- Opening Delimiter -

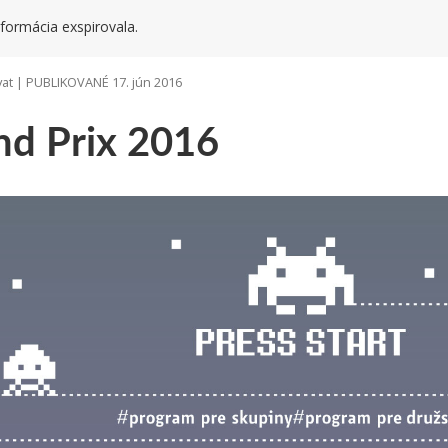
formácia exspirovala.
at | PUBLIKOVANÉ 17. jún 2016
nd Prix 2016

- Closing Delimiter -
- Opening Delimiter -

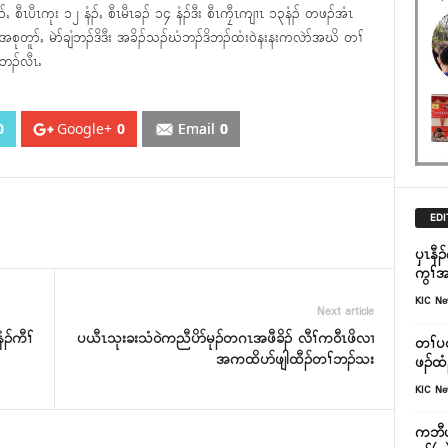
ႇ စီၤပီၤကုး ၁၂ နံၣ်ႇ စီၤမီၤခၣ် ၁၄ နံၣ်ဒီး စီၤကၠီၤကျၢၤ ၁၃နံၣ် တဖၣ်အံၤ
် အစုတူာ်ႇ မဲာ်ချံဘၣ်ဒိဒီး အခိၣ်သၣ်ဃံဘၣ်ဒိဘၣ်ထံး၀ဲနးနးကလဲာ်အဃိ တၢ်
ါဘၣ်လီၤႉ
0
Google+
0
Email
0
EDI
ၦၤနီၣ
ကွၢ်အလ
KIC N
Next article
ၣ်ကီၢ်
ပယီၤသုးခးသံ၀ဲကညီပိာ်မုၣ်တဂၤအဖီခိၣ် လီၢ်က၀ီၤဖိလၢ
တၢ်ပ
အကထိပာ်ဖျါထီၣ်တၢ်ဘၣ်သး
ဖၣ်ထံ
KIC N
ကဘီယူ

- Closing Delimiter -
- Opening Delimiter -

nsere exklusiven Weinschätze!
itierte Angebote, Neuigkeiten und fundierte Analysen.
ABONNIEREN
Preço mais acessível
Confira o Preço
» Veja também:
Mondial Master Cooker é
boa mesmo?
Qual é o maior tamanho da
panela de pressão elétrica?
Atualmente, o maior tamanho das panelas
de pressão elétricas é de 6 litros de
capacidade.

- Closing Delimiter -

- _Task to carry out_
All lines above from the line with "formácia exspirovala." through the line with "nd Prix 2016", both included, are to be set down exactly, with nothing else.

- _Answer section_
formácia exspirovala.
at | PUBLIKOVANÉ 17. jún 2016
nd Prix 2016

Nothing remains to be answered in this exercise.